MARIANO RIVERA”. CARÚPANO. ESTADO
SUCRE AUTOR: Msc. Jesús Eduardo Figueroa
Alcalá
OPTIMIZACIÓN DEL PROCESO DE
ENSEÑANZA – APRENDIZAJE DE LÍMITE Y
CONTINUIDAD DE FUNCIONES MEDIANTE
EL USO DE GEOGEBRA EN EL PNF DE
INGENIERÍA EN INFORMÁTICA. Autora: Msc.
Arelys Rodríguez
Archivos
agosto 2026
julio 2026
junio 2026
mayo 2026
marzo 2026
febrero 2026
* * *
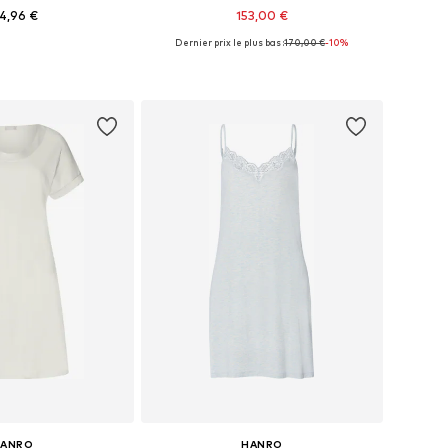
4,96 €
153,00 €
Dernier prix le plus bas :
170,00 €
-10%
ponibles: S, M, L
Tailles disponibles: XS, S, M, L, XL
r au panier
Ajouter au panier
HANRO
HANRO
--
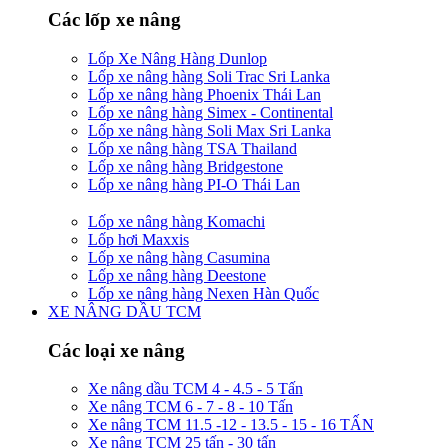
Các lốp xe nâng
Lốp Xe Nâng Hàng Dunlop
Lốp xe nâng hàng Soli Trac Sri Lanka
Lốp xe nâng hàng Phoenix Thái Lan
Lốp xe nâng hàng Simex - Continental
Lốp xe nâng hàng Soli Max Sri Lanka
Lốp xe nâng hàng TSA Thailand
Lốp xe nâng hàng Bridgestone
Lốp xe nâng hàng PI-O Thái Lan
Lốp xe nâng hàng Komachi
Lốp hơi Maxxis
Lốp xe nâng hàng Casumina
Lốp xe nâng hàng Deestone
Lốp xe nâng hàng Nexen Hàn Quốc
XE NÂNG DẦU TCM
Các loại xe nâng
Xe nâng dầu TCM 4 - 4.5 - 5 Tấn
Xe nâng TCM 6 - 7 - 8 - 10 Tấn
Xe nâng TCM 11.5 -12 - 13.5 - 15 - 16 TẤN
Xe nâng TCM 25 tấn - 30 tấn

**REQUIREMENT:**
In the listing above, find every line with the word "Lanka" and copy it.

**SOLVED PROBLEM:**
Lốp xe nâng hàng Soli Trac Sri Lanka
Lốp xe nâng hàng Soli Max Sri Lanka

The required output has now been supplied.